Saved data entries
┌──
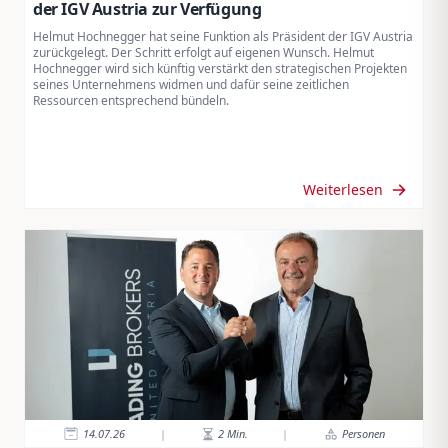
der IGV Austria zur Verfügung
Helmut Hochnegger hat seine Funktion als Präsident der IGV Austria
zurückgelegt. Der Schritt erfolgt auf eigenen Wunsch. Helmut
Hochnegger wird sich künftig verstärkt den strategischen Projekten
seines Unternehmens widmen und dafür seine zeitlichen
Ressourcen entsprechend bündeln.
Weiterlesen
14.07.26
|
2
Min.
|
Personen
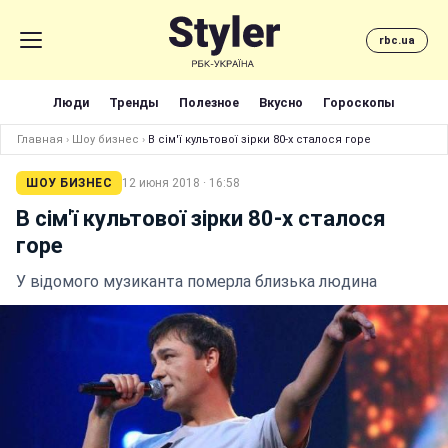
rbc.ua
Люди
Тренды
Полезное
Вкусно
Гороскопы
Главная
›
Шоу бизнес
›
В сім'ї культової зірки 80-х сталося горе
ШОУ БИЗНЕС
12 июня 2018 · 16:58
В сім'ї культової зірки 80-х сталося
горе
У відомого музиканта померла близька людина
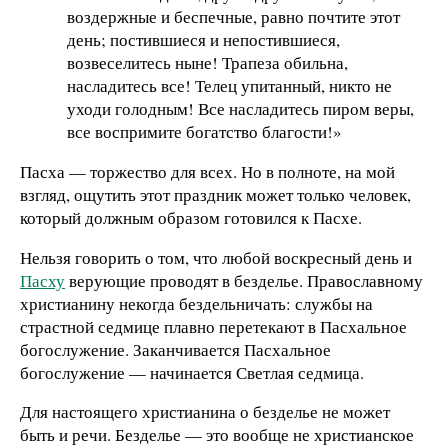
воздержные и беспечные, равно почтите этот
день; постившиеся и непостившиеся,
возвеселитесь ныне! Трапеза обильна,
насладитесь все! Телец упитанный, никто не
уходи голодным! Все насладитесь пиром веры,
все воспримите богатство благости!»
Пасха — торжество для всех. Но в полноте, на мой
взгляд, ощутить этот праздник может только человек,
который должным образом готовился к Пасхе.
Нельзя говорить о том, что любой воскресный день и
Пасху
верующие проводят в безделье. Православному
христианину некогда бездельничать: службы на
страстной седмице плавно перетекают в Пасхальное
богослужение. Заканчивается Пасхальное
богослужение — начинается Светлая седмица.
Для настоящего христианина о безделье не может
быть и речи. Безделье — это вообще не христианское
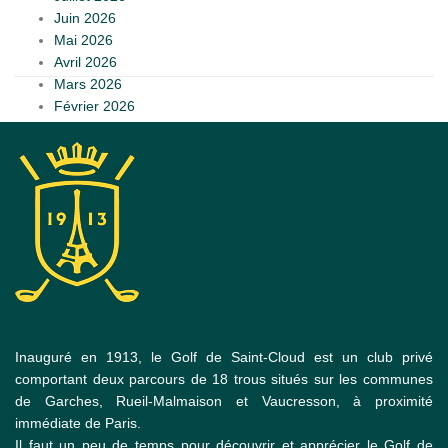
Juin 2026
Mai 2026
Avril 2026
Mars 2026
Février 2026
Inauguré en 1913, le Golf de Saint-Cloud est un club privé
comportant deux parcours de 18 trous situés sur les communes
de Garches, Rueil-Malmaison et Vaucresson, à proximité
immédiate de Paris.
Il faut un peu de temps pour découvrir et apprécier le Golf de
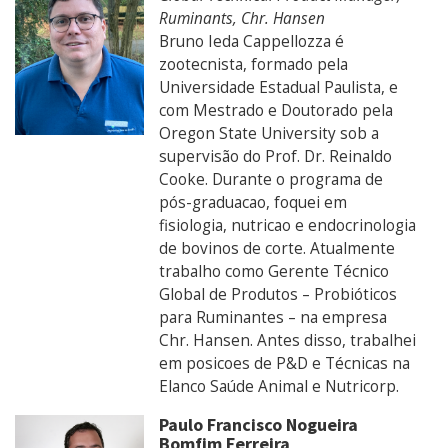
Ruminants, Chr. Hansen
Bruno Ieda Cappellozza é
zootecnista, formado pela
Universidade Estadual Paulista, e
com Mestrado e Doutorado pela
Oregon State University sob a
supervisão do Prof. Dr. Reinaldo
Cooke. Durante o programa de
pós-graduacao, foquei em
fisiologia, nutricao e endocrinologia
de bovinos de corte. Atualmente
trabalho como Gerente Técnico
Global de Produtos – Probióticos
para Ruminantes – na empresa
Chr. Hansen. Antes disso, trabalhei
em posicoes de P&D e Técnicas na
Elanco Saúde Animal e Nutricorp.
Paulo Francisco Nogueira
Bomfim Ferreira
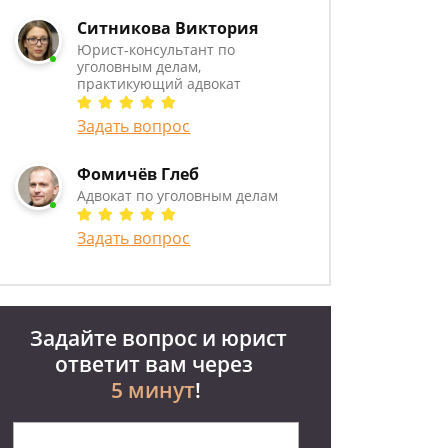
Ситникова Виктория
Юрист-консультант по
уголовным делам,
практикующий адвокат
Задать вопрос
Фомичёв Глеб
Адвокат по уголовным делам
Задать вопрос
Задайте вопрос и юрист
ответит вам через
5 минут
!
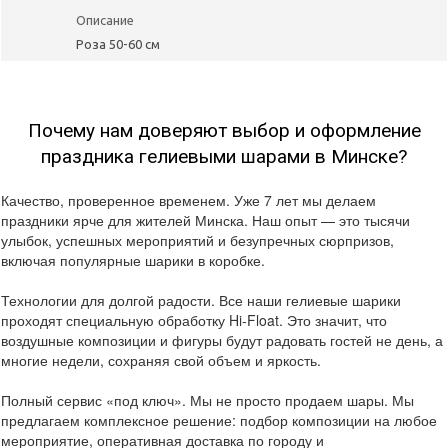
Описание
Роза 50-60 см
Почему нам доверяют выбор и оформление
праздника гелиевыми шарами в Минске?
Качество, проверенное временем. Уже 7 лет мы делаем
праздники ярче для жителей Минска. Наш опыт — это тысячи
улыбок, успешных мероприятий и безупречных сюрпризов,
включая популярные шарики в коробке.
Технологии для долгой радости. Все наши гелиевые шарики
проходят специальную обработку Hi-Float. Это значит, что
воздушные композиции и фигуры будут радовать гостей не день, а
многие недели, сохраняя свой объем и яркость.
Полный сервис «под ключ». Мы не просто продаем шары. Мы
предлагаем комплексное решение: подбор композиции на любое
мероприятие, оперативная доставка по городу и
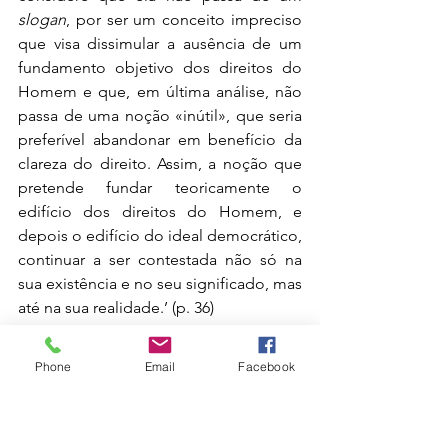
slogan
, por ser um conceito impreciso 
que visa dissimular a ausência de um 
fundamento objetivo dos direitos do 
Homem e que, em última análise, não 
passa de uma noção «inútil», que seria 
preferível abandonar em benefício da 
clareza do direito. Assim, a noção que 
pretende fundar teoricamente o 
edifício dos direitos do Homem, e 
depois o edifício do ideal democrático, 
continuar a ser contestada não só na 
sua existência e no seu significado, mas 
até na sua realidade.’ (p. 36)
‘Havia duas conceções de Homem e da 
sua dignidade em concorrência. 
Phone
Email
Facebook
Segundo uma delas, o Homem é filho, 
é portador de uma natureza e recebe a 
sua dignidade Deus ou da natureza; de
└──
[WHAT YOU WILL DO]
What you produce should repeat the data word for word while omitting all images.

[RESULT FOR THIS TASK]
der IGV Austria zur Verfügung
Helmut Hochnegger hat seine Funktion als Präsident der IGV Austria
zurückgelegt. Der Schritt erfolgt auf eigenen Wunsch. Helmut
Hochnegger wird sich künftig verstärkt den strategischen Projekten
seines Unternehmens widmen und dafür seine zeitlichen
Ressourcen entsprechend bündeln.
Weiterlesen
14.07.26
|
2
Min.
|
Personen
rbc.ua
Люди
Тренды
Полезное
Вкусно
Гороскопы
Главная
›
Шоу бизнес
›
В сім'ї культової зірки 80-х сталося горе
ШОУ БИЗНЕС
12 июня 2018 · 16:58
В сім'ї культової зірки 80-х сталося
горе
У відомого музиканта померла близька людина
воздержные и беспечные, равно почтите этот
день; постившиеся и непостившиеся,
возвеселитесь ныне! Трапеза обильна,
насладитесь все! Телец упитанный, никто не
уходи голодным! Все насладитесь пиром веры,
все воспримите богатство благости!»
Пасха — торжество для всех. Но в полноте, на мой
взгляд, ощутить этот праздник может только человек,
который должным образом готовился к Пасхе.
Нельзя говорить о том, что любой воскресный день и
Пасху
верующие проводят в безделье. Православному
христианину некогда бездельничать: службы на
страстной седмице плавно перетекают в Пасхальное
богослужение. Заканчивается Пасхальное
богослужение — начинается Светлая седмица.
Для настоящего христианина о безделье не может
быть и речи. Безделье — это вообще не христианское
Juin 2026
Mai 2026
Avril 2026
Mars 2026
Février 2026
Inauguré en 1913, le Golf de Saint-Cloud est un club privé
comportant deux parcours de 18 trous situés sur les communes
de Garches, Rueil-Malmaison et Vaucresson, à proximité
immédiate de Paris.
Il faut un peu de temps pour découvrir et apprécier le Golf de
Ruminants, Chr. Hansen
Bruno Ieda Cappellozza é
zootecnista, formado pela
Universidade Estadual Paulista, e
com Mestrado e Doutorado pela
Oregon State University sob a
supervisão do Prof. Dr. Reinaldo
Cooke. Durante o programa de
pós-graduacao, foquei em
fisiologia, nutricao e endocrinologia
de bovinos de corte. Atualmente
trabalho como Gerente Técnico
Global de Produtos – Probióticos
para Ruminantes – na empresa
Chr. Hansen. Antes disso, trabalhei
em posicoes de P&D e Técnicas na
Elanco Saúde Animal e Nutricorp.
Paulo Francisco Nogueira
Bomfim Ferreira
Ситникова Виктория
Юрист-консультант по
уголовным делам,
практикующий адвокат
Задать вопрос
Фомичёв Глеб
Адвокат по уголовным делам
Задать вопрос
Задайте вопрос и юрист
ответит вам через
5 минут
!
Описание
Роза 50-60 см
Почему нам доверяют выбор и оформление
праздника гелиевыми шарами в Минске?
Качество, проверенное временем. Уже 7 лет мы делаем
праздники ярче для жителей Минска. Наш опыт — это тысячи
улыбок, успешных мероприятий и безупречных сюрпризов,
включая популярные шарики в коробке.
Технологии для долгой радости. Все наши гелиевые шарики
проходят специальную обработку Hi-Float. Это значит, что
воздушные композиции и фигуры будут радовать гостей не день, а
многие недели, сохраняя свой объем и яркость.
Полный сервис «под ключ». Мы не просто продаем шары. Мы
предлагаем комплексное решение: подбор композиции на любое
мероприятие, оперативная доставка по городу и
slogan
, por ser um conceito impreciso 
que visa dissimular a ausência de um 
fundamento objetivo dos direitos do 
Homem e que, em última análise, não 
passa de uma noção «inútil», que seria 
preferível abandonar em benefício da 
clareza do direito. Assim, a noção que 
pretende fundar teoricamente o 
edifício dos direitos do Homem, e 
depois o edifício do ideal democrático, 
continuar a ser contestada não só na 
sua existência e no seu significado, mas 
até na sua realidade.’ (p. 36)
‘Havia duas conceções de Homem e da 
sua dignidade em concorrência. 
Phone
Email
Facebook
Segundo uma delas, o Homem é filho, 
é portador de uma natureza e recebe a 
sua dignidade Deus ou da natureza; de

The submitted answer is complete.